[FoRK] Programming lang etc. (details for Stephen, comment for JAR)

Stephen Williams sdw at lig.net
Sat Nov 14 02:09:29 PST 2009


Jeff Bone wrote:
>
> Re:  JAR:  exactly.  Understood, agreed.
> ...
>
> Basically there are three general use cases for such things:  
> human-to-human (either different humans or same-human, over either 
> space or time), human-machine (config files, output files for human 
> consumption, etc.) and machine-to-machine (most markup scenarios, 
> realistically speaking;  OTW protocols and serialization formats, 
> etc.)  I contend that a big part of the problem is the baked-in 
> assumption that you have to optimize on one or at most two of these.  
> OGDL, YAML, various wiki markups, UNIX cookie jars and record jars, 
> and other examples abound to the contrary.  And the biggest problem 
> faced in any of these scenarios today, IMHO, is the lack of 
> type-safety in representation coupled with tenability in the reading 
> and writing dimensions.  Common wisdom would have it that you can't 
> have your lunch and eat it too, particularly w/ tradeoffs in parser 
> complexity (as in, inherent computational complexity) --- but I think 
> we've got far better potential state-of-the-art at present than we're 
> seeing used anywhere...

Some initial thoughts:
OGDL is pretty good: among the simplest, more flexible, and most 
readable tree/graph capable data formats.  It has a few flaws:
    Values should more easily be arbitrary.  OGDL needs a << mechanism.
    There should be some optional way to include types with a value.  
This could be done via a path though.
    The path syntax isn't bad, however it could use a lot more 
expressiveness, perhaps via scripting escape.  Plus graph regex.  See 
SPARQL, XPath.
    Various simple additions would be useful and still not make it very 
complex.  For instance:
       Need a dereference path operator, with shortcut for "use last".  
This allows a "this value is the same as what is at that path".  This 
might be a good choice for a general variable / expression replacement 
mechanism.  ($PATH...)
        Should be able to reference a schema (as below) via URI.
        Should support namespaces, with implied namespaces being 
common.  All Linux commands could share the Linux name space and common 
types (IP address, path...) for instance.
        Both '.' and '/' are good path separators in sometimes different 
circumstances.  Sometimes, even yet another would be useful.
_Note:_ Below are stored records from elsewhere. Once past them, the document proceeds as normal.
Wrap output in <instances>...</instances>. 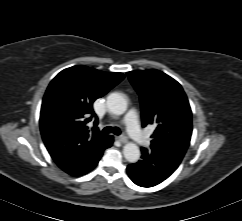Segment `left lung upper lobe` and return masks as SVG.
Returning a JSON list of instances; mask_svg holds the SVG:
<instances>
[{"mask_svg":"<svg viewBox=\"0 0 242 221\" xmlns=\"http://www.w3.org/2000/svg\"><path fill=\"white\" fill-rule=\"evenodd\" d=\"M127 75L140 96L143 127L156 125L150 148L181 161L192 134V112L181 85L158 70Z\"/></svg>","mask_w":242,"mask_h":221,"instance_id":"5c2ea615","label":"left lung upper lobe"}]
</instances>
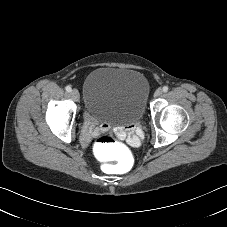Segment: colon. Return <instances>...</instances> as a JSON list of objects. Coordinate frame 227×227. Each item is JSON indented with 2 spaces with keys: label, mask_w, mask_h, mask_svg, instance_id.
Instances as JSON below:
<instances>
[{
  "label": "colon",
  "mask_w": 227,
  "mask_h": 227,
  "mask_svg": "<svg viewBox=\"0 0 227 227\" xmlns=\"http://www.w3.org/2000/svg\"><path fill=\"white\" fill-rule=\"evenodd\" d=\"M94 149L100 160L107 165H114L118 174H126L130 169L127 147L118 142L111 134H103L94 142Z\"/></svg>",
  "instance_id": "5ec220e1"
}]
</instances>
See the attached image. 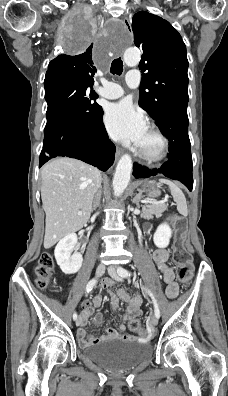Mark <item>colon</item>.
I'll return each mask as SVG.
<instances>
[{"mask_svg": "<svg viewBox=\"0 0 228 396\" xmlns=\"http://www.w3.org/2000/svg\"><path fill=\"white\" fill-rule=\"evenodd\" d=\"M171 222L175 232L173 260L177 266V276L181 282L187 283L191 280L194 271L190 246L186 238L187 223L180 216H172ZM53 269L54 258L52 254L43 252L35 267V281L39 288H46L49 285ZM129 327L135 333L145 334L141 322L136 319L130 320Z\"/></svg>", "mask_w": 228, "mask_h": 396, "instance_id": "1", "label": "colon"}]
</instances>
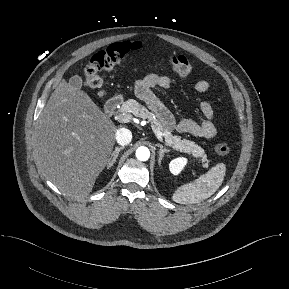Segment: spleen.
Wrapping results in <instances>:
<instances>
[{
  "label": "spleen",
  "mask_w": 289,
  "mask_h": 289,
  "mask_svg": "<svg viewBox=\"0 0 289 289\" xmlns=\"http://www.w3.org/2000/svg\"><path fill=\"white\" fill-rule=\"evenodd\" d=\"M225 173L226 165L218 163L193 182L179 187L174 192L172 199L180 204L200 203L218 190L224 180Z\"/></svg>",
  "instance_id": "obj_1"
}]
</instances>
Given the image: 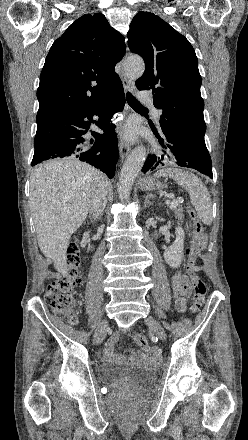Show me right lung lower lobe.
<instances>
[{
  "mask_svg": "<svg viewBox=\"0 0 248 440\" xmlns=\"http://www.w3.org/2000/svg\"><path fill=\"white\" fill-rule=\"evenodd\" d=\"M125 98L121 80L105 98L75 106L37 123L31 166L54 158H74L93 165L109 178L118 160L117 138L111 118L123 110ZM97 116L98 120H93ZM92 124L103 134L90 131ZM91 132L92 137L88 136Z\"/></svg>",
  "mask_w": 248,
  "mask_h": 440,
  "instance_id": "98d812e1",
  "label": "right lung lower lobe"
}]
</instances>
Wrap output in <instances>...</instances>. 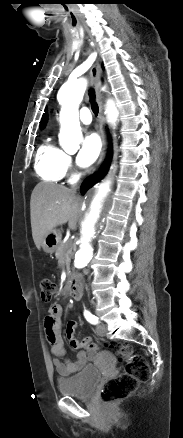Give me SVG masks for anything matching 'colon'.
I'll list each match as a JSON object with an SVG mask.
<instances>
[{"mask_svg":"<svg viewBox=\"0 0 183 438\" xmlns=\"http://www.w3.org/2000/svg\"><path fill=\"white\" fill-rule=\"evenodd\" d=\"M40 287L42 301L49 302L55 293V283L46 278L41 281ZM105 345L114 349L119 359L126 362L124 372L114 378L107 379L101 388L102 402L111 404L132 394L140 383L149 378L150 368L145 358L133 354L129 344L108 341Z\"/></svg>","mask_w":183,"mask_h":438,"instance_id":"5ec220e1","label":"colon"}]
</instances>
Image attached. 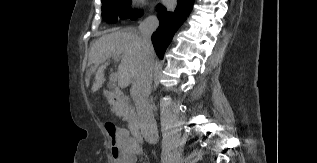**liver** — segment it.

All data instances are on a spectrum of self-describingness that ranges 
from almost no self description to almost complete.  I call this the 
"degree of externalization".  You can think of this as the amount of 
information that must be shared between sender and receiver through some 
other channel than the data instance.  Packed binary bits are not self 
describing, XML, or better XML+schema is closer to the fully 
self-described end.  As you can find in some of what I wrote for W3C EXI 
(slightly expanded in concept but more concise here), a full description 
of data always consists of:

o  Identity (tag / field names, semantic concept identification, etc.)
o  Structure (framing, hierarchy, containment, association)
o  Type definition (scalars, high level)
o  Validation information (mostly what XML and OGDL schemas are for)
o  Redundantly removed information (data or metadata: every structure 
contains exactly these elements so you can count on that in encoding, 
these are frequently used strings / structure / template, this is the 
frequency of occurance for character / word / type...)
o  Encoding choices (encode this as a 32 bit network order int, UTF-8 
string, restricted range character string (with escapes, I invented 
that...))

Whatever is not explicit in schema (if used) and an encoded data 
instance is implicit, either in the code (parse, serialize, application) 
or in human interpretation.
Frequently, a particular encoding+schema has information that can be 
used for more than one purpose.  For instance, while XML Schema was 
designed to be used for validation, XML EXI uses it as a source for 
encoding choices, type definition, and redundancy removal.  This allows 
a schema-informed EXI mode to produce a nearly optimal binary 
representation of the data with everything externalized, while still 
able to encode arbitrary streams of XML.

YAML is interesting because while being reasonably simple, it is also 
reasonably readable (although not nearly as concise as OGDL), while also 
communicating both type and preferred language-level data structure 
(map, hash, vector).  The OGDL schema is more in the validation end of 
the pool.  I'm far more interested in tight information communication.  
Validation is secondary, necessarily incomplete at the schema level, and 
not desirable anyway in many real-world circumstances.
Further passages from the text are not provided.